You're like a song that goes around in my head'
Lenka
You promised to never leave until I wanted you to, well, don't you know? I'm going to hold you to your word, this wasn't a pie crust promise.
I'm thinking of words to say, convince you how I feel, everyone else laughs at how obviously I've fallen for you, it's so pathetic. Maybe there's been so many girls...it's all the same to you.
Every little thing reminds me of you, it's quite pathetic how absorbed I am.
Some days you feel so real, but there's times that I wonder why unrequited love is my life's theme.
You say I seem so far away, well love, I'm right here waiting for you. No matter how sad it seems, I can't help it, my heart lifts when I see you there. Then morning comes, and I try not to notice how time flies.
You say it's better if you leave, that you're bad for me.
well, if tearing me apart is better, better than what? Isn't it bad enough that you're going in a few months?
Thinking of January reduces me to tears, please don't make it come any swifter.
Why are you so afraid of hurting me? You are one of the best things to ever happen to me.
I start to imagine talks, where I would make you laugh with every word I said...I would be insightful,
or witty, or charming...and you'd want to call me...and you know what? I would be there every time.

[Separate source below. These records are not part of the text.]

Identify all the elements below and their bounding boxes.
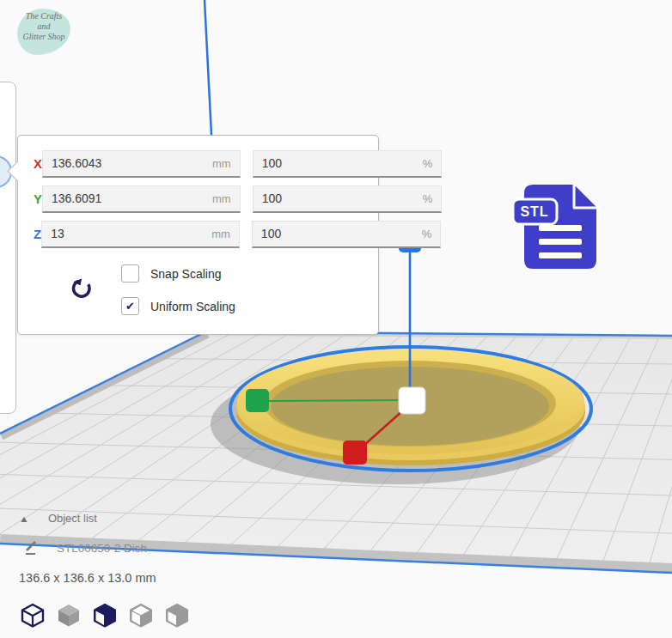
stl-badge-label: STL: [520, 204, 548, 219]
scale-handle-y[interactable]: [246, 389, 269, 412]
z-percent-input[interactable]: [261, 227, 417, 240]
object-list-title: Object list: [48, 512, 97, 525]
y-percent-field[interactable]: %: [253, 185, 443, 213]
uniform-scaling-option[interactable]: ✔ Uniform Scaling: [121, 297, 235, 315]
z-size-input[interactable]: [51, 227, 206, 240]
snap-scaling-option[interactable]: Snap Scaling: [121, 264, 222, 283]
application-window: The Crafts and Glitter Shop X mm % Y mm: [0, 0, 672, 638]
view-3d-icon[interactable]: [20, 602, 46, 629]
object-list-header[interactable]: ▲ Object list: [19, 512, 97, 525]
object-list-item[interactable]: STL00650-2 Dish: [24, 540, 147, 556]
logo-line2: and: [12, 21, 76, 32]
y-percent-unit: %: [418, 192, 433, 205]
x-size-field[interactable]: mm: [42, 150, 241, 178]
view-right-icon[interactable]: [164, 602, 190, 629]
scale-handle-x[interactable]: [343, 441, 367, 465]
y-percent-input[interactable]: [262, 191, 418, 205]
uniform-scaling-label: Uniform Scaling: [150, 300, 235, 313]
scale-handle-center[interactable]: [399, 387, 425, 414]
shop-logo: The Crafts and Glitter Shop: [12, 3, 76, 60]
scale-panel: X mm % Y mm % Z mm: [17, 135, 379, 335]
x-percent-unit: %: [418, 157, 433, 170]
axis-label-y: Y: [34, 191, 42, 206]
view-left-icon[interactable]: [128, 602, 154, 629]
object-item-name: STL00650-2 Dish: [57, 542, 147, 555]
x-percent-field[interactable]: %: [253, 150, 443, 178]
axis-label-z: Z: [34, 227, 41, 241]
z-percent-unit: %: [417, 228, 432, 240]
snap-scaling-checkbox[interactable]: [121, 264, 139, 283]
y-size-unit: mm: [207, 192, 231, 205]
z-axis-guide-line: [205, 0, 211, 135]
view-front-icon[interactable]: [56, 602, 82, 629]
z-size-field[interactable]: mm: [41, 221, 240, 248]
pencil-icon: [24, 540, 40, 556]
camera-view-buttons: [20, 602, 190, 629]
z-percent-field[interactable]: %: [252, 221, 442, 248]
snap-scaling-label: Snap Scaling: [150, 267, 222, 281]
logo-line3: Glitter Shop: [12, 32, 76, 42]
model-dimensions: 136.6 x 136.6 x 13.0 mm: [19, 571, 156, 585]
view-top-icon[interactable]: [92, 602, 118, 629]
chevron-up-icon: ▲: [19, 513, 29, 524]
uniform-scaling-checkbox[interactable]: ✔: [121, 297, 139, 315]
y-size-input[interactable]: [52, 191, 207, 205]
left-toolbar-panel: [0, 82, 16, 414]
x-percent-input[interactable]: [262, 156, 418, 170]
x-size-input[interactable]: [52, 156, 207, 170]
axis-label-x: X: [34, 156, 42, 171]
z-size-unit: mm: [206, 228, 230, 240]
y-size-field[interactable]: mm: [42, 185, 241, 213]
logo-line1: The Crafts: [12, 11, 76, 21]
stl-file-icon: STL: [510, 177, 602, 273]
reset-scale-icon[interactable]: [68, 275, 95, 302]
x-size-unit: mm: [207, 157, 231, 170]
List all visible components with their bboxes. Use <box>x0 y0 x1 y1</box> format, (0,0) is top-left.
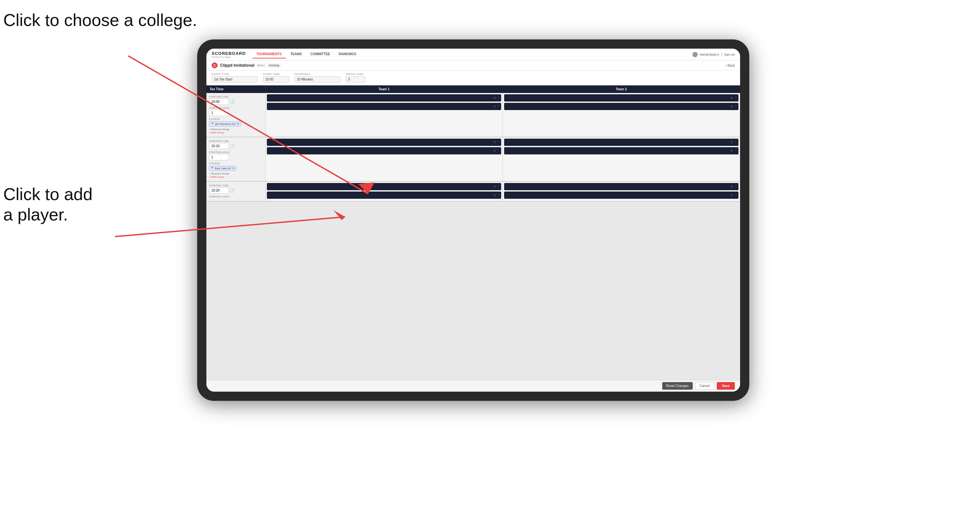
hosting-badge: Hosting <box>267 63 281 67</box>
team2-col-2: ✕ ⌃ ✕ ⌃ <box>503 137 740 181</box>
slot-x-icon[interactable]: ✕ <box>730 149 733 152</box>
config-start-time: Start Time <box>263 73 289 83</box>
course-label-1: COURSE: <box>209 118 262 120</box>
slot-x-icon[interactable]: ✕ <box>730 96 733 100</box>
team1-col-3: ✕ ⌃ ✕ ⌃ <box>266 182 503 201</box>
nav-link-rankings[interactable]: RANKINGS <box>335 50 360 59</box>
course-name-2: East Lake GC <box>215 167 231 170</box>
player-slot-4-1[interactable]: ✕ ⌃ <box>504 139 738 146</box>
clock-icon-1: 🕐 <box>230 100 235 104</box>
save-button[interactable]: Save <box>717 382 735 390</box>
slot-arrow-icon[interactable]: ⌃ <box>735 149 737 152</box>
slot-x-icon[interactable]: ✕ <box>730 141 733 144</box>
course-remove-x-2[interactable]: ✕ <box>232 167 235 170</box>
group-size-select[interactable]: 3 <box>346 76 366 83</box>
time-input-2[interactable] <box>209 143 229 149</box>
course-tag-1[interactable]: 📍 (A) Peachtree GC ✕ <box>209 122 241 127</box>
course-tag-2[interactable]: 📍 East Lake GC ✕ <box>209 166 236 171</box>
player-slot-4-2[interactable]: ✕ ⌃ <box>504 147 738 154</box>
starting-time-label-3: STARTING TIME: <box>209 184 262 187</box>
slot-arrow-icon[interactable]: ⌃ <box>735 96 737 100</box>
config-group-size: Group Size 3 <box>346 73 366 83</box>
tablet-bezel: SCOREBOARD Powered by clippd TOURNAMENTS… <box>197 40 749 401</box>
nav-link-committee[interactable]: COMMITTEE <box>307 50 334 59</box>
th-team1: Team 1 <box>266 86 503 93</box>
group-size-label: Group Size <box>346 73 366 76</box>
player-slot-6-1[interactable]: ✕ ⌃ <box>504 183 738 190</box>
cancel-button[interactable]: Cancel <box>695 382 714 390</box>
slot-arrow-icon[interactable]: ⌃ <box>735 194 737 197</box>
course-area-2: 📍 East Lake GC ✕ <box>209 166 262 171</box>
slot-x-icon[interactable]: ✕ <box>730 194 733 197</box>
time-input-row-1: 🕐 <box>209 98 262 105</box>
clock-icon-3: 🕐 <box>230 188 235 192</box>
hole-row-1: 1 <box>209 110 262 116</box>
team2-col-1: ✕ ⌃ ✕ ⌃ <box>503 93 740 137</box>
time-input-3[interactable] <box>209 187 229 194</box>
add-group-2[interactable]: + Add Group <box>209 175 262 178</box>
time-input-row-2: 🕐 <box>209 143 262 149</box>
slot-arrow-icon[interactable]: ⌃ <box>497 105 500 108</box>
tee-time-panel-2: STARTING TIME: 🕐 STARTING HOLE: 1 <box>206 137 266 181</box>
table-header: Tee Time Team 1 Team 2 <box>206 86 740 93</box>
slot-x-icon[interactable]: ✕ <box>730 105 733 108</box>
reset-button[interactable]: Reset Changes <box>662 382 693 390</box>
remove-group-1[interactable]: ○ Remove Group <box>209 128 262 131</box>
brand-sub: Powered by clippd <box>212 56 246 58</box>
slot-x-icon[interactable]: ✕ <box>493 141 496 144</box>
player-slot-3-1[interactable]: ✕ ⌃ <box>267 139 501 146</box>
slot-arrow-icon[interactable]: ⌃ <box>497 194 500 197</box>
course-remove-x-1[interactable]: ✕ <box>237 122 239 125</box>
remove-add-1: ○ Remove Group + Add Group <box>209 128 262 134</box>
slot-x-icon[interactable]: ✕ <box>730 185 733 188</box>
sign-out-link[interactable]: Sign out <box>724 53 735 56</box>
schedule-table: Tee Time Team 1 Team 2 STARTING TIME: 🕐 <box>206 86 740 202</box>
breadcrumb-bar: C Clippd Invitational (Men) Hosting ‹ Ba… <box>206 60 740 71</box>
brand: SCOREBOARD Powered by clippd <box>212 51 246 58</box>
start-time-input[interactable] <box>263 76 289 83</box>
back-button[interactable]: ‹ Back <box>725 64 735 67</box>
player-slot-1-2[interactable]: ✕ ⌃ <box>267 103 501 110</box>
slot-arrow-icon[interactable]: ⌃ <box>497 141 500 144</box>
add-group-1[interactable]: + Add Group <box>209 131 262 134</box>
player-slot-2-1[interactable]: ✕ ⌃ <box>504 94 738 102</box>
starting-time-label-1: STARTING TIME: <box>209 95 262 98</box>
intervals-select[interactable]: 10 Minutes <box>294 76 340 83</box>
remove-group-2[interactable]: ○ Remove Group <box>209 172 262 175</box>
slot-arrow-icon[interactable]: ⌃ <box>735 185 737 188</box>
group-block-2: STARTING TIME: 🕐 STARTING HOLE: 1 <box>206 137 740 182</box>
slot-x-icon[interactable]: ✕ <box>493 185 496 188</box>
hole-select-2[interactable]: 1 <box>209 154 229 160</box>
app-container: SCOREBOARD Powered by clippd TOURNAMENTS… <box>206 49 740 392</box>
app-footer: Reset Changes Cancel Save <box>206 380 740 392</box>
slot-arrow-icon[interactable]: ⌃ <box>497 149 500 152</box>
slot-x-icon[interactable]: ✕ <box>493 96 496 100</box>
slot-x-icon[interactable]: ✕ <box>493 149 496 152</box>
pipe-separator: | <box>721 53 722 56</box>
time-input-row-3: 🕐 <box>209 187 262 194</box>
slot-arrow-icon[interactable]: ⌃ <box>497 185 500 188</box>
event-logo: C <box>212 62 218 68</box>
hole-select-1[interactable]: 1 <box>209 110 229 116</box>
player-slot-2-2[interactable]: ✕ ⌃ <box>504 103 738 110</box>
team2-col-3: ✕ ⌃ ✕ ⌃ <box>503 182 740 201</box>
player-slot-5-1[interactable]: ✕ ⌃ <box>267 183 501 190</box>
starting-time-label-2: STARTING TIME: <box>209 140 262 142</box>
th-tee-time: Tee Time <box>206 86 266 93</box>
slot-arrow-icon[interactable]: ⌃ <box>735 141 737 144</box>
slot-arrow-icon[interactable]: ⌃ <box>735 105 737 108</box>
slot-x-icon[interactable]: ✕ <box>493 194 496 197</box>
time-input-1[interactable] <box>209 98 229 105</box>
slot-arrow-icon[interactable]: ⌃ <box>497 96 500 100</box>
nav-link-teams[interactable]: TEAMS <box>286 50 306 59</box>
main-content: Tee Time Team 1 Team 2 STARTING TIME: 🕐 <box>206 86 740 380</box>
slot-x-icon[interactable]: ✕ <box>493 105 496 108</box>
start-type-select[interactable]: 1st Tee Start <box>212 76 258 83</box>
player-slot-6-2[interactable]: ✕ ⌃ <box>504 192 738 199</box>
player-slot-5-2[interactable]: ✕ ⌃ <box>267 192 501 199</box>
nav-link-tournaments[interactable]: TOURNAMENTS <box>252 50 286 59</box>
config-start-type: Start Type 1st Tee Start <box>212 73 258 83</box>
player-slot-3-2[interactable]: ✕ ⌃ <box>267 147 501 154</box>
player-slot-1-1[interactable]: ✕ ⌃ <box>267 94 501 102</box>
tee-time-panel-1: STARTING TIME: 🕐 STARTING HOLE: 1 <box>206 93 266 137</box>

I may be quiet, yes, you make me bashful, did you know it's hard to make conversation when abashed?You make me have butterflies, the first person to make me want to squirm with happiness
just because you stroke my hair. Why do you think that's a bad thing?
Somehow, I'm not much for words of affection, but you got under my skin, more than
anyone ever did. It's a tattoo, a undeniable mark that you left on me, there forever.
You've gone through so many girls, I over analyze your words, and waste my days remembering, but the truth is, I've never felt like this before. And suddenly I'm becoming part of your past, part of the part that's not going to last. And it breaks my heart.
You'll find another girl, but I don't know that it's so easy. (it tore...tears...me up)
I don't know if this can work, I don't know whether it should work, but I was going to try, but it takes two to make this last. I'll let you go, it'll be ok....you just have to tell me.